When present, each of the above-mentioned additional composition components (other than water) may be present in any amount but are typically each independently present in amounts ranging from greater than 0 to about 20 wt % of the total weight of the coating composition.

The disclosed methods of extending the shelf life and vitality of sugarcane stem sections may further comprise drying the coated sugarcane stem section at a drying temperature to form a dried coated sugarcane stem section. Typically, the drying step comprises drying the coated sugarcane stem sections at a drying temperature, wherein the drying temperature is room temperature.
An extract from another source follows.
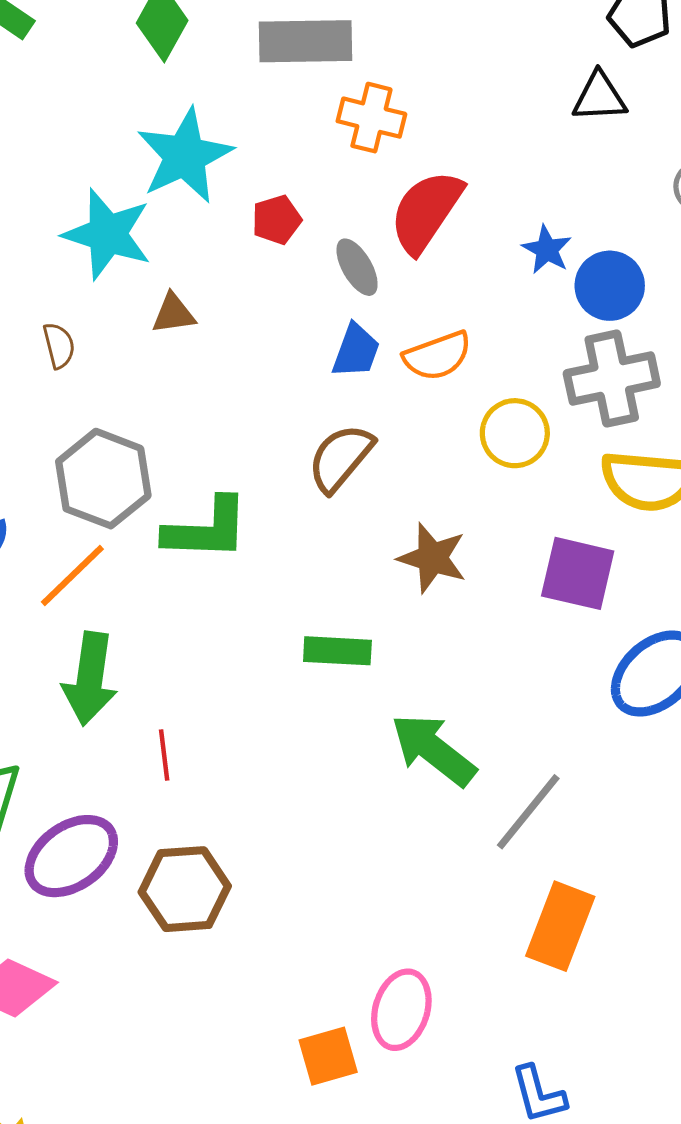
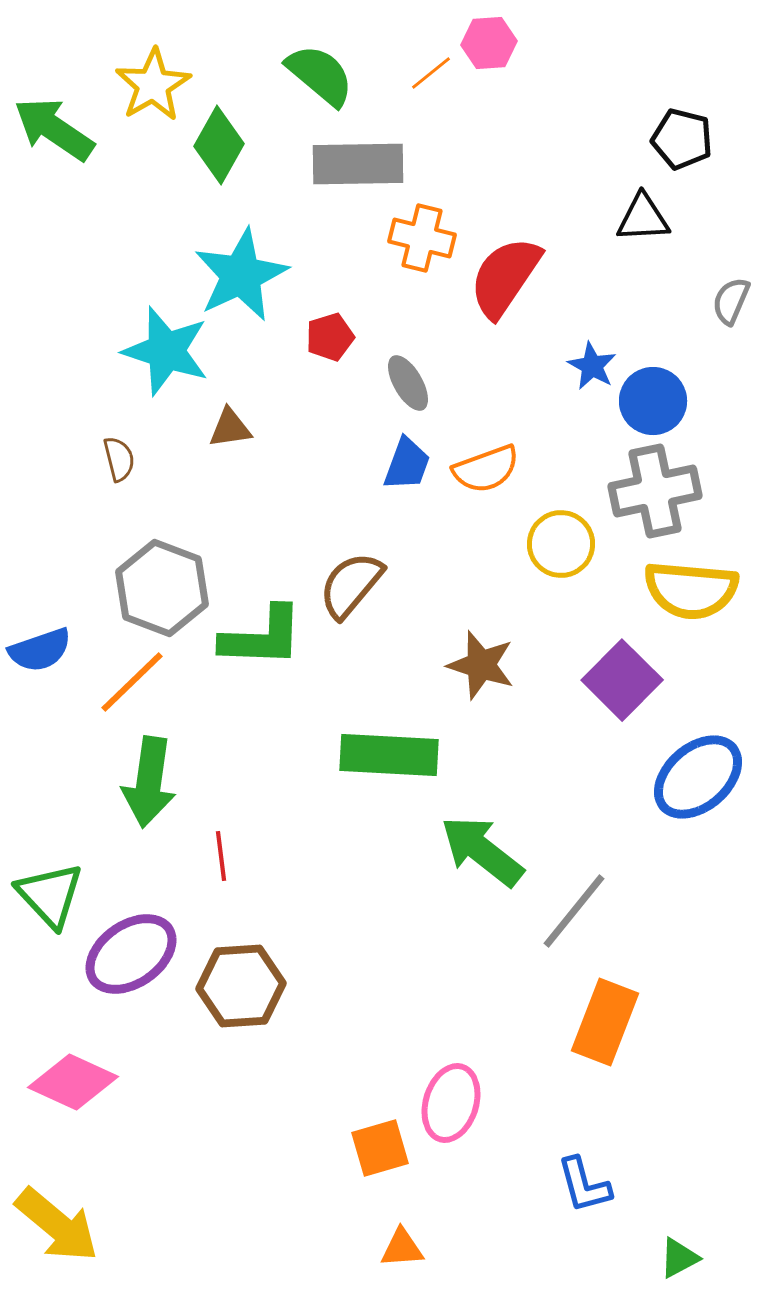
red semicircle: (426, 211) -> (505, 277), moved
brown semicircle: (341, 458) -> (351, 585), moved
purple square: (578, 573) -> (622, 680), turned 32
green rectangle: (337, 651) -> (389, 755), size x1.5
Un some embodiments, the drying temperature ranges from about 10° C. to about 55° C.

The dried coated sugarcane stem section, as shown dried coated sugarcane stem section 10 in FIG. 1, may comprise any amount of dried coating composition thereon. Typically, dried coated sugarcane stem sections of the present invention comprise from about 0.01 to about 10.0 g of coating composition thereon. As used herein, the term “dried” means dry to the touch, for example, when touched with water sensitive paper.

The disclosed methods of extending the shelf life and vitality of sugarcane stem sections may even further comprise storing the dried coated sugarcane stem sections for a storage time period in a storage container at a storage temperature. The storage time period may be six weeks or longer. Typically, the storage time period is up to about four weeks. In some embodiments, the storage time period is from about seven days to about 21 days. The storage period will vary depending on a number of factors including, but not limited to, the production needs and scheduling of processors that need the coated sugarcane stem sections of the present invention.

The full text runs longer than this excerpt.